We met on a case together not too long ago. She impressed me with her skills and even temper. The politics of Convergence held no interest for her. Like a child of immigrants, her parents’ stories of the old country—in her case, Elven Faerie—were stories, nothing more. She understood where she came from, but she also understood that Boston was where she was. She had no desire to re-create the past or find a way back to it. She focused her energy on the here and now, trying to help the fey and humans live together.
We worked on opposite sides of an examining table. Janey’s deep brown hands moved with careful skill as she realigned her side of the glass case. On each side of the table, narrow strips of quartz supported glass panels around the decapitated body from the sewer. T
he body itself lay on one long pane.
We had spent most of the night tuning the stones—turning them into wards—so that they could receive an infusion of essence. The process was one part skill and one part luck. Getting one stone to work in conjunction with another was easy. Getting several to do it depended on understanding the natural contours and densities of the stones so that essence would flow like a smooth current through all of them. It was like aligning a series of magnets of various strengths so that they would all stand up but not reject each other’s shifting polarities.
“I think if you tighten the brace on your side, we’re done,” I said.
She twisted the wing nuts in front of her. The glass plates shifted into place along the side of the table.
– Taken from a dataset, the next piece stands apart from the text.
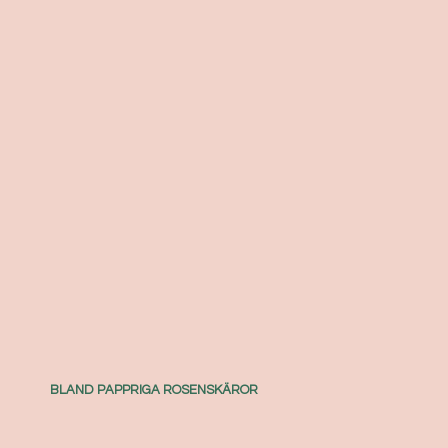
BLAND PAPPRIGA ROSENSKÄROR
Janey flicked a strand of her nutmeg-colored hair around the delicate point of her ear. “Perfect.”
“We can put the head in now,” I said.
Murdock stepped aside as Janey opened a cooling locker. She didn’t pull out the drawer but reached in and lifted the head out. It had seen better days. Bloated skin indicated time spent in the water, and missing pieces of flesh evidenced the natural process of sloughing and banging around in sewer pipes. Without a trace of revulsion, Janey carried it to the table and placed it gently inside the box. “How close to the body should it be?”
I shrugged. “I don’t think it matters that much.”
She shifted it closer to the neck stump and stepped back, peeling off her gloves. “Okay, now the lid.”
Murdock put his coffee down. He grabbed one end of the second large glass pane we had, and I took the other. We lifted, and Janey guided it over the table as we lowered it onto the standing walls.
Essentially, we had created a huge glass ward box around the body. Where metal bent essence and sent it in unanticipated directions, glass absorbed and dissipated it into the ambient air. I loved the irony that something so fragile could defeat something so powerful. Janey smiled in satisfaction. “This is amazing. I will have to call Ms. Dian later and thank her.”